|Schedule||Speakers||Future Star Talks||Description|
|08:40-08:45||Workshop Introduction and Welcome|
|12:15-12:30||Closing remark and Panel|
Autonomous robotics recently gains attention in many areas, from the success of autonomous driving vehicles (Google Car, Tesla, for example), to flying droids, to industrial assistant robots such as Baxter robots. The ultimate goal is that the robots can learn through the interactions with the environment and the human subjects automatically, and reduce the stress of human subjects in various industrial and home style tasks.
This makes the learning a critical component of these autonomous systems. Among many learning methods, deep learning aims at learning hierarchical feature representations. With those labeled data, it is possible to train large and deep networks on big datasets. In closely related areas such as computer vision, such deep networks steadily outperformed classic approaches in recent studies (e.g., recognition in ImageNet). The continuously increasing interest in the intersection between autonomous robotics and deep learning motivates us to organize this workshop to study the learning of feature representations for robotics problems. This deep learning for autonomous robotics is a broad area, ranging from learning methods (Recurrent Neural Nets, Convolutional Neural Nets), to software and tools (notably Caffe, Theano, Torch and LightNet ), to hardware implementations with sensors (Autonomous driving technology).
We encourage researchers to formulate innovative learning theories, feature representations, and end-to-end robotics systems based on deep learning, as well as preliminary answers to open questions such as tailoring deep learning methods for various robotics tasks and the limitations of deep learning in robotics. We also encourage new theories for dealing with large scale robotic learning datasets through leveraging information based on deep learning architectures.
We expect the workshop to be of interest of researchers and research scientists from both academy and industry. Deep learning has nowadays take over many algorithms and main companies dealing with large scale learning systems are interested in a way or another. Our main goal is to encourage discussions and collaborations between both research and industry applications.
Abstract: Current methods for processing visual data tend to break down when faced with occlusions, viewpoint changes, poor lighting, and other challenging but common situations. I will show that we can train robots to handle these variations by modeling the causes behind visual appearance changes. If we model how the world changes over time, we can be robust to the types of changes that objects often undergo. I show how we can use this idea to improve performance on two different tasks: tracking and object recognition with neural networks. By modeling the causes of appearance changes over time, we can make our methods more robust to a variety of challenging situations that commonly occur in the real-world.
Abstract: There are two major paradigms for vision-based autonomous driving systems: mediated perception approaches which parse an entire scene to make a driving decision and behavior reflex approaches which directly map an input image to a driving action by a regressor. In this talk, I will discuss our recently proposed third paradigm: a direct perception approach to estimate the affordance for driving. An input image is mapped to a small number of key indicators that directly relate to the affordance of a road/traffic state for driving. This representation provides a compact yet complete description of the scene to enable a simple controller to drive autonomously. Falling in between the two extremes of mediated perception and behavior reflex, our direct perception representation may provide the right level of abstraction. To test this, we trained a deep convolutional neural network to estimate the affordance indicators using 12 hours of human driving in a video game and found that our model can learn to correctly drive a car in a diverse set of virtual environments. Additional experiments indicate that our direct perception approach generalizes well to real driving videos. (Joint work with Chenyi Chen, Alain Kornhauser, and Jianxiong Xiao)

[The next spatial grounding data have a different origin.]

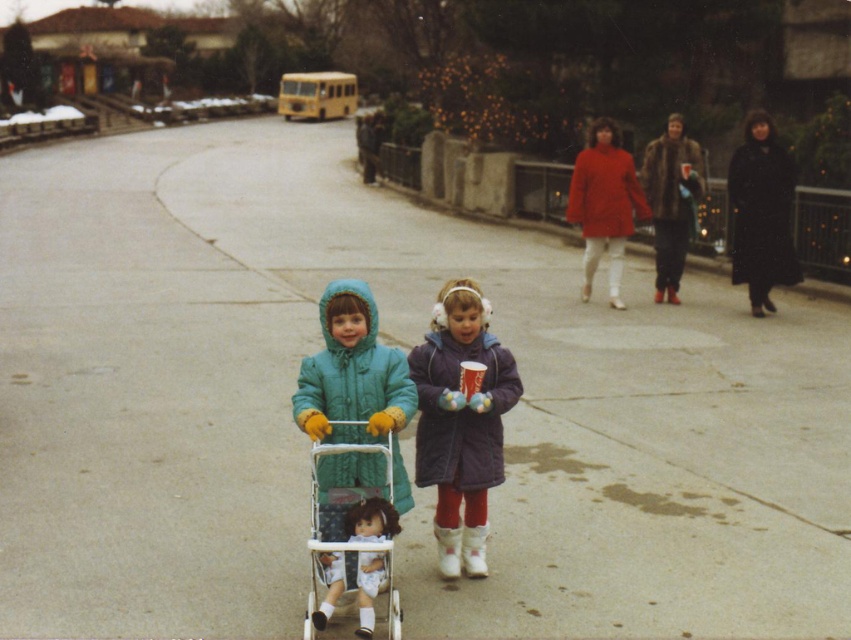 You are a parent trying to decide whether to carry both the purple matte coat at center and the white plastic baby carriage at center in one hand. Based on their sizes, do you think it is possible?

The purple matte coat at center is bigger than the white plastic baby carriage at center, so it might be difficult to carry both in one hand due to the coat taking up more space.

You are a parent trying to walk through a narrow hallway with your child. You see the purple matte coat at center and the white plastic baby carriage at center in the hallway. Which object should you move to ensure you can pass through?

You should move the purple matte coat at center because it might be wider than the white plastic baby carriage at center, making it the larger obstacle in the narrow space.

You are a parent trying to cross the street with your child. The child is wearing the purple matte coat at center and is holding the handle of the white plastic baby carriage at center. You notice a car approaching from behind. Which object should you grab to quickly stop the carriage?

You should grab the handle of the white plastic baby carriage at center because it is behind the purple matte coat at center, making it accessible to stop the carriage quickly. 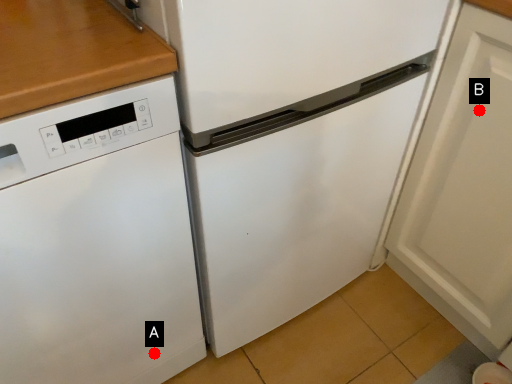 Question: Two points are circled on the image, labeled by A and B beside each circle. Which point is farther from the camera taking this photo?

Choices:
 (A) A is further
 (B) B is further

Answer: (A) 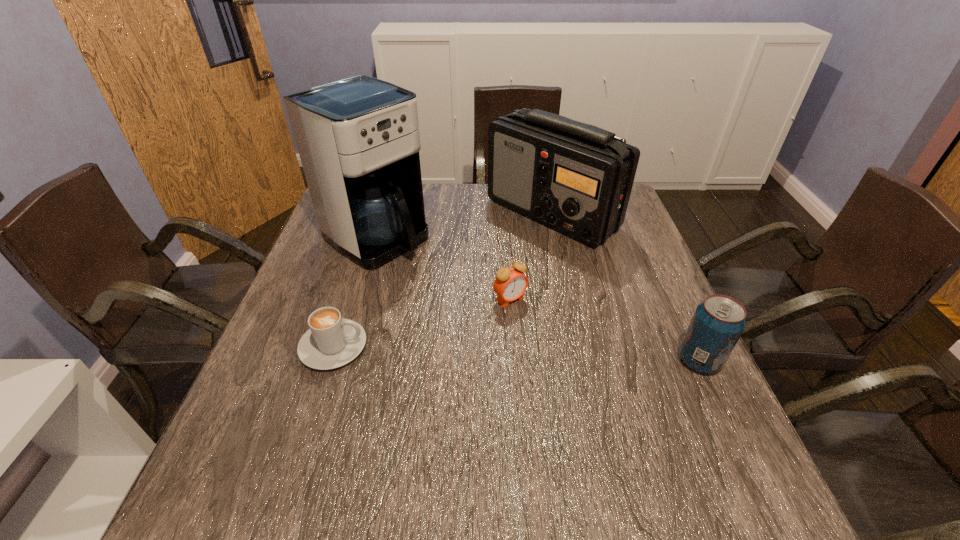 Image resolution: width=960 pixels, height=540 pixels. What are the coordinates of `free space between the fourth tallest object and the second tallest object` in the screenshot? It's located at (531, 256).

I want to click on empty space between the coffee maker and the cappuccino, so click(355, 292).

This screenshot has width=960, height=540. In order to click on empty location between the second tallest object and the tallest object in this screenshot , I will do `click(464, 225)`.

You are a GUI agent. You are given a task and a screenshot of the screen. Output one action in this format:
    pyautogui.click(x=<x>, y=<y>)
    Task: Click on the vacant point located between the radio receiver and the shortest object
    
    Given the screenshot: What is the action you would take?
    pyautogui.click(x=443, y=280)

The height and width of the screenshot is (540, 960). What are the coordinates of `free space between the third farthest object and the shortest object` in the screenshot? It's located at (421, 323).

The image size is (960, 540). Identify the location of vacant area that lies between the cappuccino and the tallest object. (355, 292).

Locate an element on the screen. This screenshot has width=960, height=540. free space between the radio receiver and the third nearest object is located at coordinates (531, 256).

This screenshot has width=960, height=540. I want to click on free spot between the radio receiver and the coffee maker, so click(464, 225).

Where is `free spot between the radio receiver and the coffee maker`? This screenshot has width=960, height=540. free spot between the radio receiver and the coffee maker is located at coordinates (464, 225).

Where is `vacant area that lies between the rightmost object and the coffee maker`? The width and height of the screenshot is (960, 540). vacant area that lies between the rightmost object and the coffee maker is located at coordinates (538, 299). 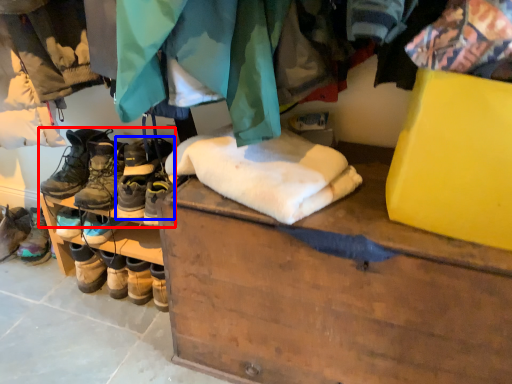 Question: Among these objects, which one is nearest to the camera, footwear (highlighted by a red box) or footwear (highlighted by a blue box)?

Choices:
 (A) footwear
 (B) footwear

Answer: (A)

Abstract: Action segmentation is important for many applications in human-robot interaction, video monitoring, and human skill analysis. The goal is to temporally segment a sequence of actions occurring in a scene, such as cutting, peeling, and mixing vegetables in a cooking task. Despite substantial prior work, action segmentation is still ill-suited for many real-world applications due to accurate but impractical solutions from the robotics community and inaccurate but general solutions from the computer vision community. In this talk, I will introduce a video-based solution, using a segmental spatiotemporal CNN, that leverages domain knowledge, like a fixed-view camera, to achieve substantially improved performance compared to other recent computer vision models. The spatial component of our network captures the relationships between latent objects in the scene, the temporal component captures how relationships change over time, and the segmental component ensures temporal consistency. In addition, we improve upon this model by leveraging sensor data, like robot kinematics, during the training phase to learn a better video-based model that also infers sensor positions from images with high accuracy. We evaluate on the 50 Salads and JIGSAWS datasets. This is joint work with Christian Rupprecht, Austin Reiter, Rene Vidal, and Greg Hager.